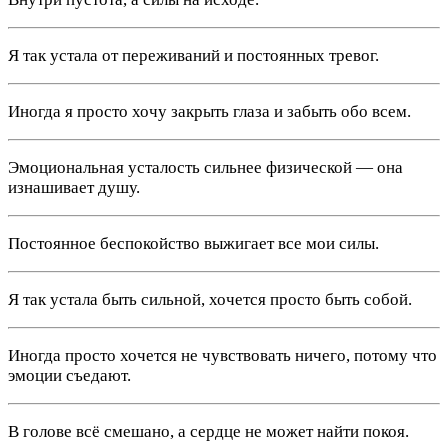
Я так устала от переживаний и постоянных тревог.
Иногда я просто хочу закрыть глаза и забыть обо всем.
Эмоциональная усталость сильнее физической — она
изнашивает душу.
Постоянное беспокойство выжигает все мои силы.
Я так устала быть сильной, хочется просто быть собой.
Иногда просто хочется не чувствовать ничего, потому что
эмоции съедают.
В голове всё смешано, а сердце не может найти покоя.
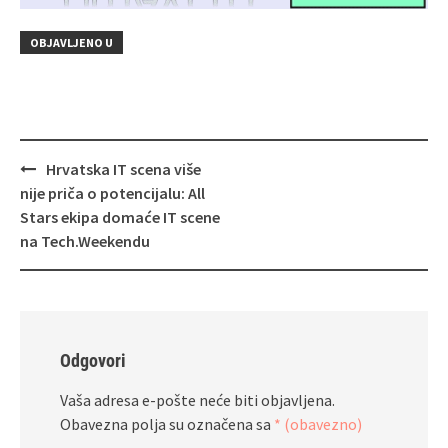
OBJAVLJENO U
Navigacija
Hrvatska IT scena više
objava
nije priča o potencijalu: All
Stars ekipa domaće IT scene
na Tech.Weekendu
Odgovori
Vaša adresa e-pošte neće biti objavljena.
Obavezna polja su označena sa
* (obavezno)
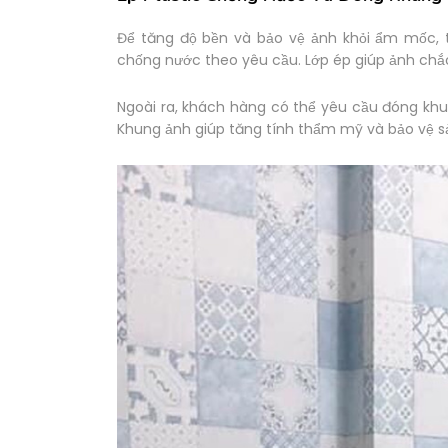
Để tăng độ bền và bảo vệ ảnh khỏi ẩm mốc, t
chống nước theo yêu cầu. Lớp ép giúp ảnh chắc
Ngoài ra, khách hàng có thể yêu cầu đóng khu
Khung ảnh giúp tăng tính thẩm mỹ và bảo vệ sả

·····

Exercise description: Set down all of the entries precisely and keep the pictures out of the copy.

Written solution:
Я так устала от переживаний и постоянных тревог.
Иногда я просто хочу закрыть глаза и забыть обо всем.
Эмоциональная усталость сильнее физической — она
изнашивает душу.
Постоянное беспокойство выжигает все мои силы.
Я так устала быть сильной, хочется просто быть собой.
Иногда просто хочется не чувствовать ничего, потому что
эмоции съедают.
В голове всё смешано, а сердце не может найти покоя.
OBJAVLJENO U
Navigacija
Hrvatska IT scena više
objava
nije priča o potencijalu: All
Stars ekipa domaće IT scene
na Tech.Weekendu
Odgovori
Vaša adresa e-pošte neće biti objavljena.
Obavezna polja su označena sa
* (obavezno)
Để tăng độ bền và bảo vệ ảnh khỏi ẩm mốc, t
chống nước theo yêu cầu. Lớp ép giúp ảnh chắc
Ngoài ra, khách hàng có thể yêu cầu đóng khu
Khung ảnh giúp tăng tính thẩm mỹ và bảo vệ sả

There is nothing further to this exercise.